This seems very basic (I guess my calculus needs brushing up). Is there a way to find n without a calculator in this one?
$10^{9} = n\log(n)$
My Attempt
(log is base 2 base on the book convention.)
$10^9 = n\log n(n)\\ 2^{10^9} = 2^{\log(n^n)}\\ 2^{10^9} = n^n$
Currently I'm tempted to use Newton's method on $n^n-2^{10^9}=0$ but that seems to be an overkill.
On
The solution can be expressed in terms of the Lambert W function as:
$$n=\frac{1000000000 \log (2)}{W(1000000000 \log (2))} \approx 3.96201\times 10^7.$$
Let us consider the more general case of the equation $$x \log(x)=n$$ As mentioned by user1337, almost from definition, the solution is given by Lambert function $$x=\frac{n}{W(n)}$$ Now, let us consider the case where $n$ is just huge as in your case. There are quite good approximations of Lambert function for such a case. For example, $$W(n) \simeq L_1-L_2+\frac{L_2}{L_1}+\frac{L_2(L_2-2)}{2L_1^2}+...$$ where $L_1=\log(n)$ and $L_2=\log\Big(\log(n)\Big)$.

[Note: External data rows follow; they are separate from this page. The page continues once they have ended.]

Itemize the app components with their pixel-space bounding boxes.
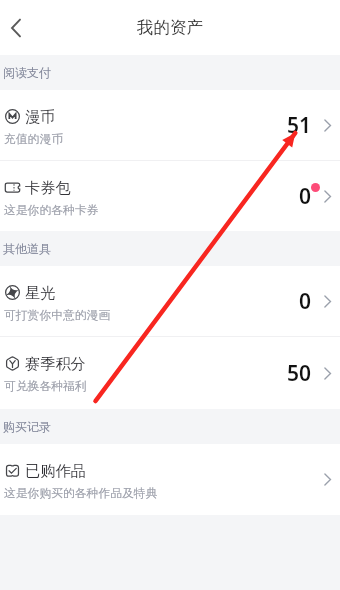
staticText: 我的资产 <box>137 17 203 38</box>
staticText: 0 <box>299 287 312 316</box>
staticText: 充值的漫币 <box>4 132 63 147</box>
staticText: 51 <box>287 111 312 140</box>
button[interactable]: Back <box>0 8 36 48</box>
staticText: 阅读支付 <box>3 65 51 80</box>
button[interactable]: 星光 <box>0 266 340 336</box>
staticText: 可兑换各种福利 <box>4 379 87 394</box>
staticText: 0 <box>299 182 312 211</box>
staticText: 赛季积分 <box>25 354 86 373</box>
staticText: 星光 <box>25 283 56 302</box>
staticText: 购买记录 <box>3 419 51 434</box>
button[interactable]: 卡券包 <box>0 161 340 231</box>
staticText: 其他道具 <box>3 241 51 256</box>
button[interactable]: 已购作品 <box>0 444 340 515</box>
staticText: 这是你的各种卡券 <box>4 203 99 218</box>
staticText: 漫币 <box>25 107 56 126</box>
button[interactable]: 赛季积分 <box>0 337 340 409</box>
staticText: 这是你购买的各种作品及特典 <box>4 486 158 501</box>
staticText: 50 <box>287 359 312 388</box>
button[interactable]: 漫币 <box>0 90 340 160</box>
staticText: 卡券包 <box>25 178 71 197</box>
staticText: 已购作品 <box>25 461 86 480</box>
staticText: 可打赏你中意的漫画 <box>4 308 111 323</box>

Let us try with your number $n=10^9$; this gives the approximation $W(10^9)\simeq 17.84192146$ and so $x \simeq 5.604777502\times 10^7$ while the exact answer is $x \simeq 5.604838914\times 10^7$.
Let us try with $n=10^{99}$; this gives the approximation $W(10^{99})\simeq 222.5507677$ and so $x \simeq 4.493356775 \times 10^{96}$ while the exact answer is $x \simeq 4.493356750 \times 10^{96}$.
Let us try with $n=10^{999}$; this gives the approximation $W(10^{999})\simeq 2292.545090$ and so $x \simeq 4.361964370 \times 10^{995}$ while the exact answer is $x \simeq 4.361964370 \times 10^{995}$.
We can better approximate the result using more terms.